Is PE in Primary Schools enough? Does it improve fitness levels for children?

family couch to 5k

I have just spent the last 3 weeks delivering a “be fit 4 work” campaign in Primary schools in Plymouth. The campaign is part of the widening horizons project that is ran by the Millfield’s Inspired Charity in Plymouth. Widening Horizons is about showing year 5 children places of work and different jobs that are available around the city. Places of work often include the National Marine Aquarium, Princess Yachts and EE. My job was to talk about roles from footballers to cleaners, discussing with the children what levels of fitness they would need to have for particular roles. After a 30-minute classroom presentation I had the opportunity to beast the children with military inspired PT. Proving we don’t need fancy gym equipment to be fit, get fit and improve fitness levels.

What did I learn?

Well, lots of children no longer want to be footballers, policemen and firemen anymore. They want to be gamers, v-loggers and you-tubers. But what does this matter? I was 34 when I finally found out what I wanted to do!

I learnt that lots of children still do extra exercise outside of school PE at home. Some may run, dance, lift weights, play football and even boxing. I believe most people think that all children no longer exercise at home and all they do now is play on the Xbox. Out of the 9 schools I have just visited I can confidently say that 70% of children do exercise activities outside school.

I got to realise that PE is not actively encouraged as much as it should be. If a class is lucky enough to have a teacher who is mad keen for sport, then great. If not, then children will miss out. This is evident when teachers pull children away from the sessions I’m delivering at school to do extra reading or maths. This clearly demonstrates that exercise at school is a tick box exercise for some and not taken seriously. While I was stood in the reception of a school, a parent came to collect a child for the dentist. The parent asked: “Shall I bring him back? he’ll be finished by 2:20”. Teacher replies: “Well we have PE this afternoon, so you may as well leave it”. As you can imagine, this infuriated me!

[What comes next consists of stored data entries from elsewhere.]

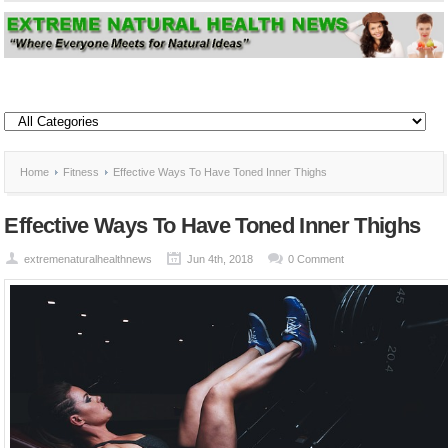
Home
Fitness
Effective Ways To Have Toned Inner Thighs
Effective Ways To Have Toned Inner Thighs
extremenaturalhealthnews
Jun 4th, 2018
0 Comment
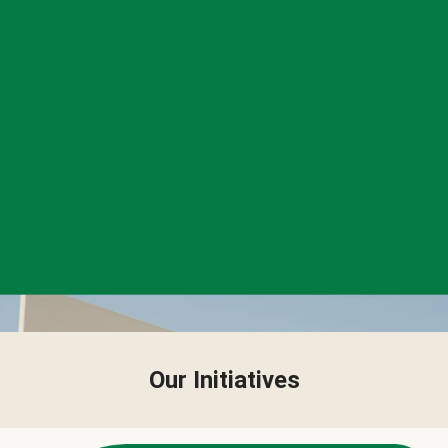
Our Initiatives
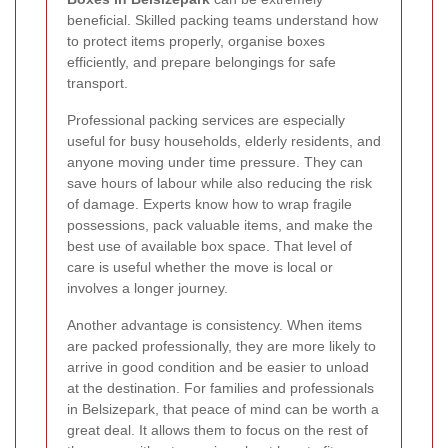
beneficial. Skilled packing teams understand how
to protect items properly, organise boxes
efficiently, and prepare belongings for safe
transport.
Professional packing services are especially
useful for busy households, elderly residents, and
anyone moving under time pressure. They can
save hours of labour while also reducing the risk
of damage. Experts know how to wrap fragile
possessions, pack valuable items, and make the
best use of available box space. That level of
care is useful whether the move is local or
involves a longer journey.
Another advantage is consistency. When items
are packed professionally, they are more likely to
arrive in good condition and be easier to unload
at the destination. For families and professionals
in Belsizepark, that peace of mind can be worth a
great deal. It allows them to focus on the rest of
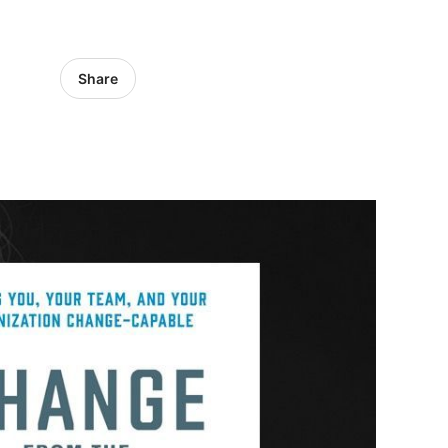
Share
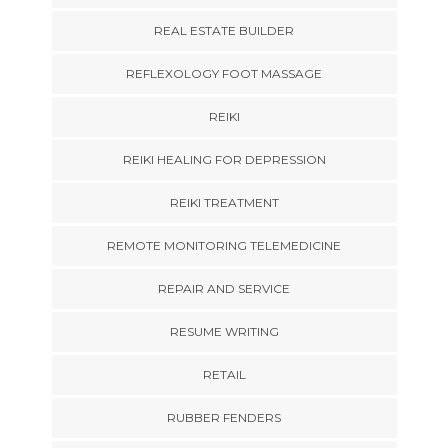
REAL ESTATE BUILDER
REFLEXOLOGY FOOT MASSAGE
REIKI
REIKI HEALING FOR DEPRESSION
REIKI TREATMENT
REMOTE MONITORING TELEMEDICINE
REPAIR AND SERVICE
RESUME WRITING
RETAIL
RUBBER FENDERS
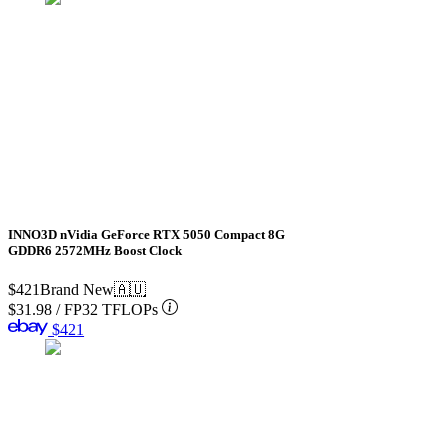
INNO3D nVidia GeForce RTX 5050 Compact 8G
GDDR6 2572MHz Boost Clock
$421
Brand New
🇦🇺
$31.98
/
FP32 TFLOPs
$421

I had conversations with the odd child during rest phases of our workouts and I asked what things they do in PE. I was advised on various things from running to netball and dancing to football. I have to ask, are these sports worthwhile doing at primary age? Does a child being able to know the rules of netball help in a child’s development? The rules of the game may teach teamwork, but it will not increase fitness levels. To increase fitness levels, you have to push the anaerobic boundaries and thresholds which means raising the heart rate and getting out of breath and netball at this level will probably not do it.

Do we need to increase a child’s fitness levels or are the rules of netball enough?

It’s in the media weekly and research proves children are getting weaker and obesity is on the rise. As a baby we learn to crawl and then as a toddler we learn to walk and then run. Unless we continue to push, we will never go further. But do we need to? We do if we want to support the 30% that do no activities outside school. If as a race we continue to create things to make us move less such as Deliveroo and Xbox’.

I think we need to do more to improve the fitness levels of children and I think it needs to be actively encouraged by all teachers. The sad thing is, unless Ofsted start to get involved with this, it will not change or improve. We encourage all children to give 100% in the classroom using the minds and we should do the same with their hearts and lungs in PE.


  1. Fab read. It’s infuriating to hear parents/teachers not taking their children’s physical well-being seriously 🙁 and worrying to think that this attitude may rub off on the child. I see a lot of this at secondary and this makes it harder to change their feelings towards PE later on in life… Good article!

  2. Good read Dave. I was always one to partake in extra sport at school for various teams because I enjoyed it. Those that didn’t enjoy it, felt like it was a chore. Of course we’re all different. However, if our PE lessons actually taught us more about nutrition, fuelling your body right, the health benefits and impact that steady/intense, consistent exercise has to each and every one of us……wouldn’t that be something?!?! Surely that along with actual cardio and strength routines in place across all age ranges, educate our children more and set themselves up for a happier and healthier future?